Nigeria external sector came under pressure in 2025 as the country Balance of Payments surplus dropped significantly reflecting deep structural challenges in trade and investment flows.
According to data released by the Central Bank of Nigeria the Balance of Payments surplus fell by 38.1 percent to 4.23 billion dollars from 6.83 billion dollars recorded in 2024.
The decline was largely driven by a sharp drop in crude oil earnings which remain a major source of foreign exce for Nigeria. Oil exports fell by 14.4 percent to 31.54 billion dollars despite strong performance in other areas.
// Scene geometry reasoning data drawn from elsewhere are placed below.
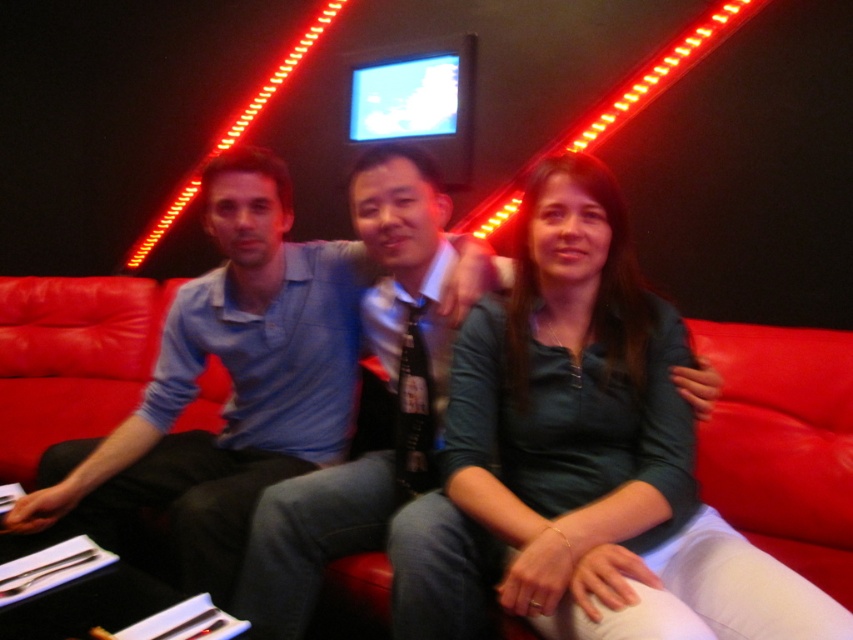 Question: Among these objects, which one is farthest from the camera?

Choices:
 (A) red leather couch at center
 (B) matte green shirt at center
 (C) blue shirt at center

Answer: (A)

Question: Which point is farther to the camera?

Choices:
 (A) (90, 358)
 (B) (491, 506)

Answer: (A)

Question: Does blue shirt at center have a smaller size compared to red leather couch at center?

Choices:
 (A) yes
 (B) no

Answer: (A)

Question: Can you confirm if matte green shirt at center is thinner than blue shirt at center?

Choices:
 (A) no
 (B) yes

Answer: (B)

Question: Which point is closer to the camera taking this photo?

Choices:
 (A) (643, 502)
 (B) (752, 484)

Answer: (A)

Question: Observing the image, what is the correct spatial positioning of blue shirt at center in reference to red leather couch at center?

Choices:
 (A) left
 (B) right

Answer: (B) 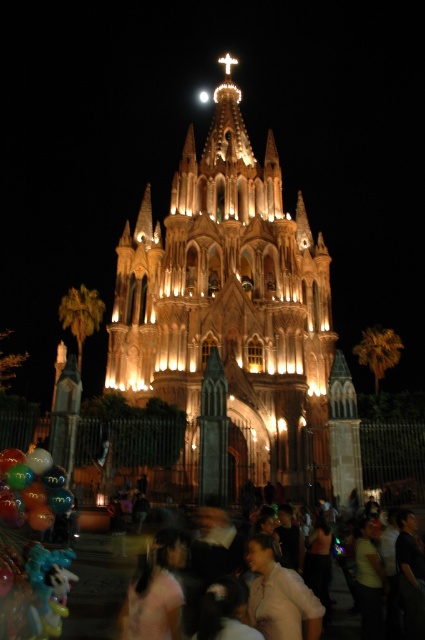 Question: Which object appears closest to the camera in this image?

Choices:
 (A) illuminated stone tower at center
 (B) translucent glossy balloons at lower left

Answer: (B)

Question: Does light pink fabric at center have a lesser width compared to blurred people at lower center?

Choices:
 (A) no
 (B) yes

Answer: (B)

Question: Which object is farther from the camera taking this photo?

Choices:
 (A) light pink fabric at center
 (B) illuminated stone tower at center

Answer: (B)

Question: Is the position of light pink fabric at center less distant than that of blurred people at lower center?

Choices:
 (A) yes
 (B) no

Answer: (A)

Question: Which of the following is the closest to the observer?

Choices:
 (A) (391, 637)
 (B) (295, 586)
 (C) (20, 468)

Answer: (B)

Question: Does illuminated stone tower at center lie behind blurred people at lower center?

Choices:
 (A) yes
 (B) no

Answer: (A) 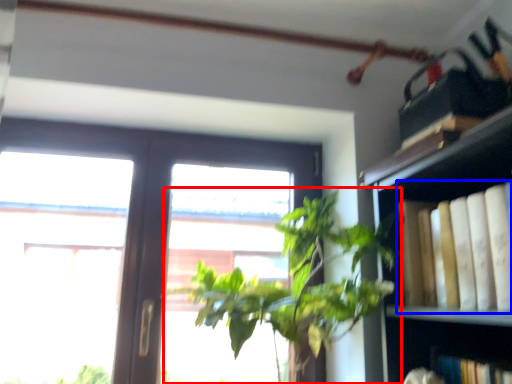 Question: Which object appears closest to the camera in this image, houseplant (highlighted by a red box) or book (highlighted by a blue box)?

Choices:
 (A) houseplant
 (B) book

Answer: (B) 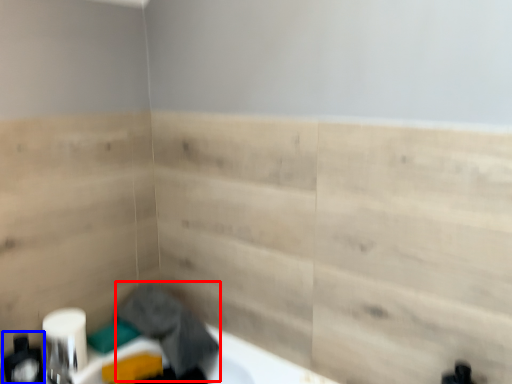 Question: Among these objects, which one is nearest to the camera, laundry (highlighted by a red box) or toiletry (highlighted by a blue box)?

Choices:
 (A) laundry
 (B) toiletry

Answer: (B) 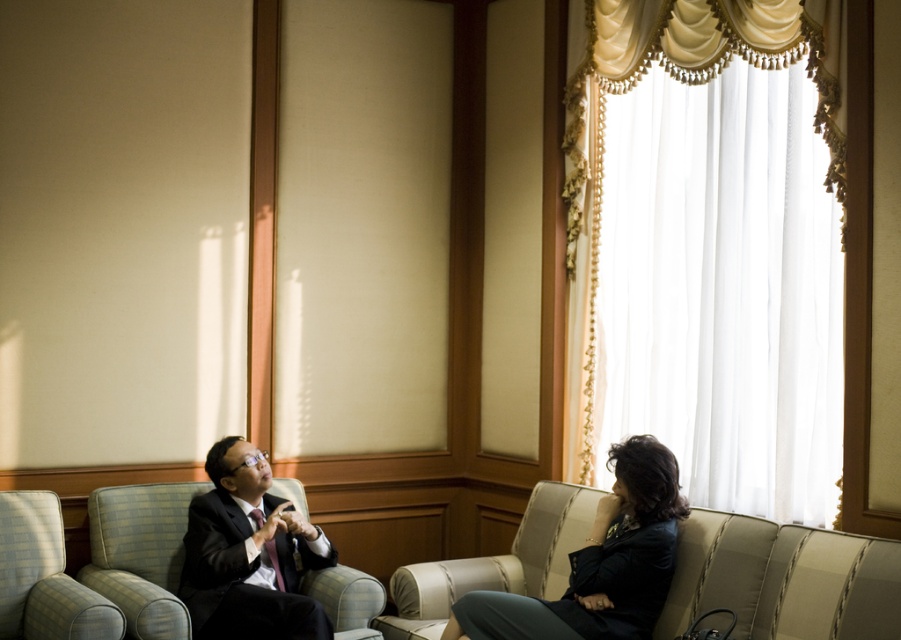 Question: Which point is closer to the camera?

Choices:
 (A) black suit at left
 (B) beige leather couch at lower right
 (C) matte black suit at left
 (D) dark blue fabric jacket at lower right

Answer: (C)

Question: Is the position of beige leather couch at lower right more distant than that of black suit at left?

Choices:
 (A) no
 (B) yes

Answer: (B)

Question: Which object is positioned closest to the black suit at left?

Choices:
 (A) matte black suit at left
 (B) beige leather couch at lower right
 (C) dark blue fabric jacket at lower right

Answer: (A)

Question: In this image, where is beige leather couch at lower right located relative to dark blue fabric jacket at lower right?

Choices:
 (A) left
 (B) right

Answer: (A)

Question: Among these points, which one is farthest from the camera?

Choices:
 (A) (653, 552)
 (B) (199, 632)
 (C) (634, 442)
 (D) (815, 596)

Answer: (C)

Question: Can you confirm if beige leather couch at lower right is thinner than matte black suit at left?

Choices:
 (A) yes
 (B) no

Answer: (B) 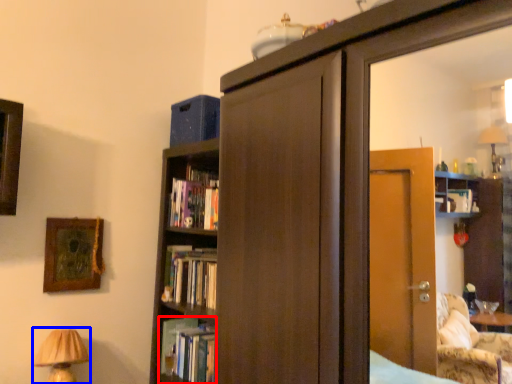 Question: Which object appears farthest to the camera in this image, book (highlighted by a red box) or table lamp (highlighted by a blue box)?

Gas exports provided some relief rising by 21.4 percent to 10.51 billion dollars while refined petroleum exports also gained momentum. The Dangote Refinery emerged as a key contributor generating 6.13 billion dollars in exports and helping reduce fuel imports significantly.
Despite these gains the current account surplus declined by 26.2 percent to 14.04 billion dollars reflecting broader pressures in the economy.
The financial account also recorded a major shift moving from a net lending position to net borrowing. This was mainly due to a steep 48.3 percent drop in Foreign Portfolio Investment inflows which fell to 8.04 billion dollars.
However there was a positive development as Foreign Direct Investment increased by 149.1 percent to 4.01 billion dollars signaling renewed confidence from long term investors.
Rising outflows further weakened the external position with the services account deficit expanding due to higher spending on travel transport and insurance. Additionally payments to foreign investors surged significantly.
Amid these challenges Nigeria external reserves grew by 13.8 percent to 45.75 billion dollars providing a buffer for the economy.
Overall the data highlights the urgent need for economic diversification and reduced dependence on oil revenues.